#### [Task directions]
Copy out each line of the material in which the word "Paris" can be found.

#### [Given records]
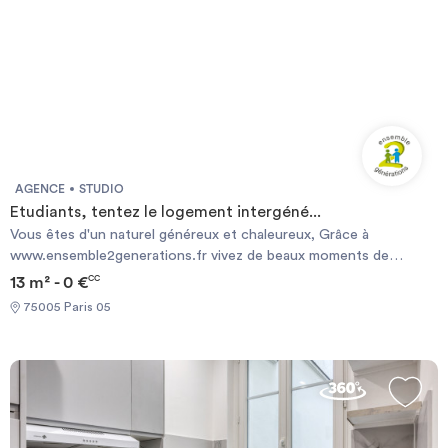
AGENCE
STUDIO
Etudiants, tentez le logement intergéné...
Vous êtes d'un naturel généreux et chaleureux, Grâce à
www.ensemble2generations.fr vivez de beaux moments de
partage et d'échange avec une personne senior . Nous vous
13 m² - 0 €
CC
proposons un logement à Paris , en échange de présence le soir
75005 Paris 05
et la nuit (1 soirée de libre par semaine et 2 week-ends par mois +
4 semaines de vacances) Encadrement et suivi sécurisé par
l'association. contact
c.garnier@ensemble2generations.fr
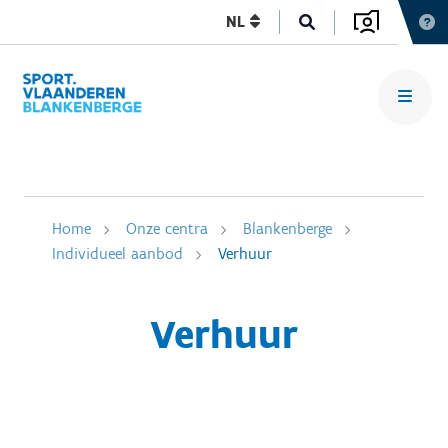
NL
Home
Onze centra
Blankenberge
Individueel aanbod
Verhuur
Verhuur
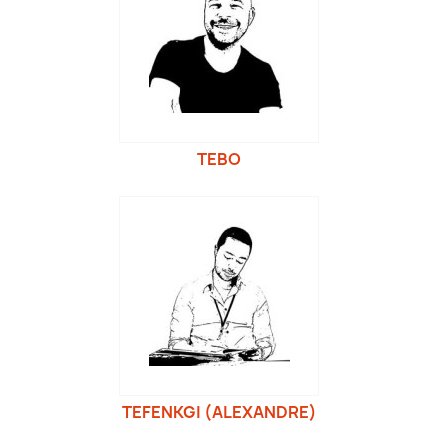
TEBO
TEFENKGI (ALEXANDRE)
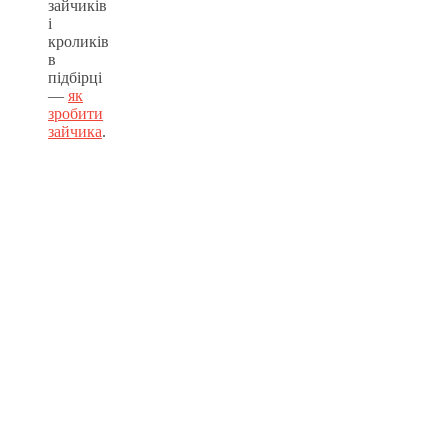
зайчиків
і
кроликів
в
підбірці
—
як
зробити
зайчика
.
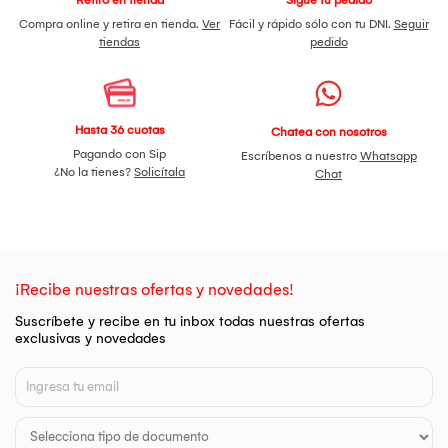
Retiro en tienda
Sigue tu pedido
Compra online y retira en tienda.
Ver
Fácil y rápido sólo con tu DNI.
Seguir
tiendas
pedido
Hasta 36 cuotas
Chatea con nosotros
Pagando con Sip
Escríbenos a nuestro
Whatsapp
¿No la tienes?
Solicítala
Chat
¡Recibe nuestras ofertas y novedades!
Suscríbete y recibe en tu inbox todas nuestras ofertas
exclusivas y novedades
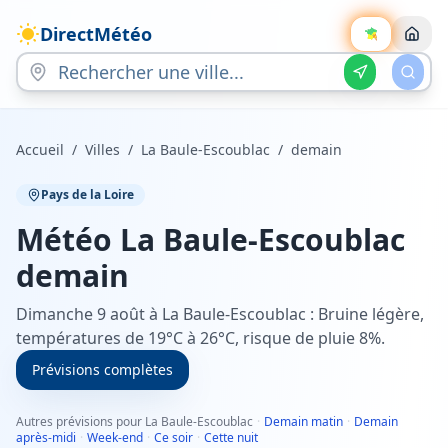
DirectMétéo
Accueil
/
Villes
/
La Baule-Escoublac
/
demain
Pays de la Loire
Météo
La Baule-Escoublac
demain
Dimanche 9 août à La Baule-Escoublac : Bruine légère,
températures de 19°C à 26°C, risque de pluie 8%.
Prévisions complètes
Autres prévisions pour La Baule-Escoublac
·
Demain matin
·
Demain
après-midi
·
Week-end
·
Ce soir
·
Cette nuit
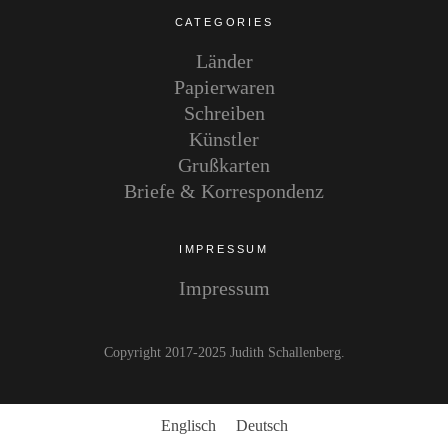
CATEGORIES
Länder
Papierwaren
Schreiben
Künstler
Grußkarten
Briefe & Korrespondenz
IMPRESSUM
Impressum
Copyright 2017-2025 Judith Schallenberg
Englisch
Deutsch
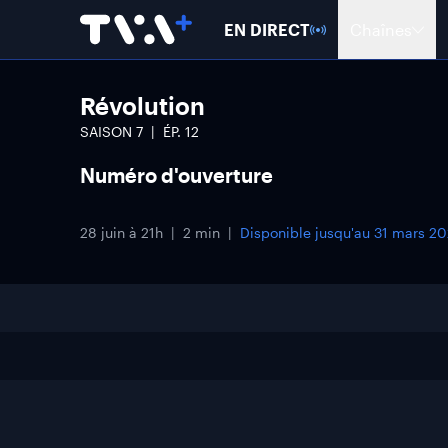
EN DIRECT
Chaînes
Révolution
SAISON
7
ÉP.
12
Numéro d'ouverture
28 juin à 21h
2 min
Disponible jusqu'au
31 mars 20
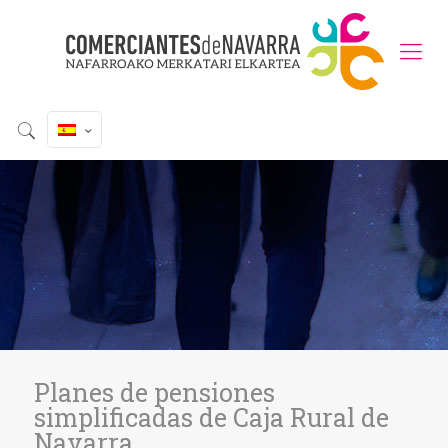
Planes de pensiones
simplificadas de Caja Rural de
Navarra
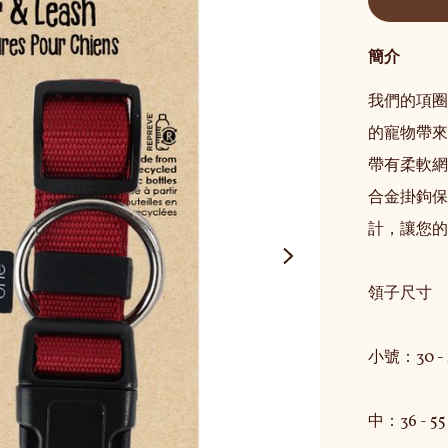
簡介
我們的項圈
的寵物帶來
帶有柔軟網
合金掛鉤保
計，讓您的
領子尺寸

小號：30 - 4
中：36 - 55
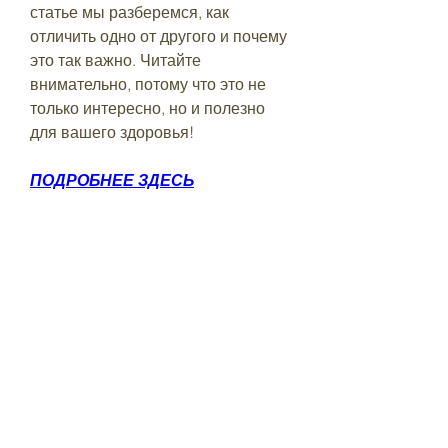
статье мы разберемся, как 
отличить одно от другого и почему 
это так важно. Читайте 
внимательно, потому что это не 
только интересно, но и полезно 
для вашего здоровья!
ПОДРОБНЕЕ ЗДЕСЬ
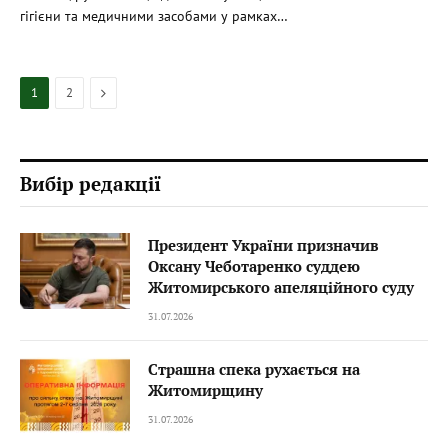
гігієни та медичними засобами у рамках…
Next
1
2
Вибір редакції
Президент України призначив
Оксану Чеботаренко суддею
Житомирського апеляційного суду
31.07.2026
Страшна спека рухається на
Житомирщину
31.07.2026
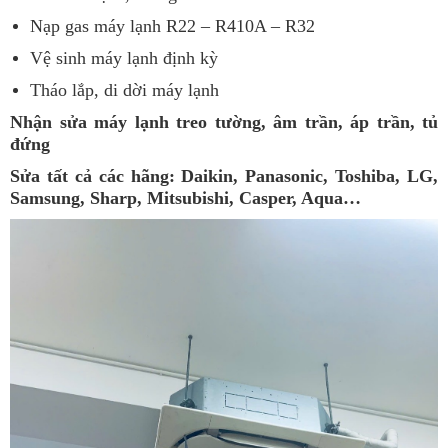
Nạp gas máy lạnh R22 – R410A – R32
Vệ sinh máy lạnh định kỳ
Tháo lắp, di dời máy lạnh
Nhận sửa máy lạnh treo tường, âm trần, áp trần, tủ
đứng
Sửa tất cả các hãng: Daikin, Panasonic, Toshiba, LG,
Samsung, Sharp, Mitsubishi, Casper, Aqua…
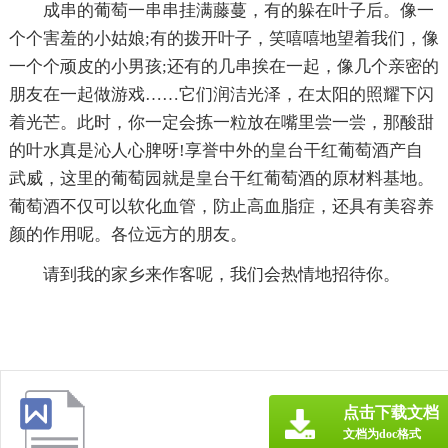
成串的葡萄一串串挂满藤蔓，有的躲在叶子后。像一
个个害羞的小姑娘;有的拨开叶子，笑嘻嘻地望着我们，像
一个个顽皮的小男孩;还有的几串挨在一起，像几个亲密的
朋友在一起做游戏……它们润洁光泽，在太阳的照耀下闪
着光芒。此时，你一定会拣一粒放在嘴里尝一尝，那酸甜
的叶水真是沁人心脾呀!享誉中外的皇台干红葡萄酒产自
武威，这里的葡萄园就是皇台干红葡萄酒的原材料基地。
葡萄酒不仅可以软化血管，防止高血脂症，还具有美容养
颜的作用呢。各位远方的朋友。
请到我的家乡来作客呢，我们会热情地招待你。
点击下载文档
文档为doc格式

* * *

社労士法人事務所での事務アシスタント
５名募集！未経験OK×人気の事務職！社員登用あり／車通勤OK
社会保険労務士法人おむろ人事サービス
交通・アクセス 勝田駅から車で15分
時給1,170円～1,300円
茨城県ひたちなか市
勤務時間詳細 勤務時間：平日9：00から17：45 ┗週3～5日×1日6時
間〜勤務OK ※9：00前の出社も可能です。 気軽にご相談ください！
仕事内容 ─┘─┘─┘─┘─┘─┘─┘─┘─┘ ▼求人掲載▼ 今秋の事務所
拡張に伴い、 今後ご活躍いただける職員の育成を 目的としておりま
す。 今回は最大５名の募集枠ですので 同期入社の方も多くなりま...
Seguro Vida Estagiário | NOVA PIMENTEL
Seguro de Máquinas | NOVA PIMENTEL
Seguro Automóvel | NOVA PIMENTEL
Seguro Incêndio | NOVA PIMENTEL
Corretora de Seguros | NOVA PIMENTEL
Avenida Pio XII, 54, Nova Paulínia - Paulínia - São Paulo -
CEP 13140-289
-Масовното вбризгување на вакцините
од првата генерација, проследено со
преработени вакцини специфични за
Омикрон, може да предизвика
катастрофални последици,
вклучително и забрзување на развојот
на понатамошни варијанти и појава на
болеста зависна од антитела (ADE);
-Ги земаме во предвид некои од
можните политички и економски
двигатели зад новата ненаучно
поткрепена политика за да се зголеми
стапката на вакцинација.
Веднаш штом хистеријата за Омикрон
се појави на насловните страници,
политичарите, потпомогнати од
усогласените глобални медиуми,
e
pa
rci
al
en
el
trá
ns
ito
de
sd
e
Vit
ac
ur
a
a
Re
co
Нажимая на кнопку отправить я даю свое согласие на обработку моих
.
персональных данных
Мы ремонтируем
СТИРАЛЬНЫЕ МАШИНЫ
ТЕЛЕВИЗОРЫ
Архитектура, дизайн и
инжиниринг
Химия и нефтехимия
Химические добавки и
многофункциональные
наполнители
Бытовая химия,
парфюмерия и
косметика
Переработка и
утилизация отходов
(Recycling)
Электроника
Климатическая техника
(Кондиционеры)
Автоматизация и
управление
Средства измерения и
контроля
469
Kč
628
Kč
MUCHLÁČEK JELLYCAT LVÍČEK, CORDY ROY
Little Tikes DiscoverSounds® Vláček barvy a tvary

#### [Solution for this exercise]
proposons un logement à Paris , en échange de présence le soir
75005 Paris 05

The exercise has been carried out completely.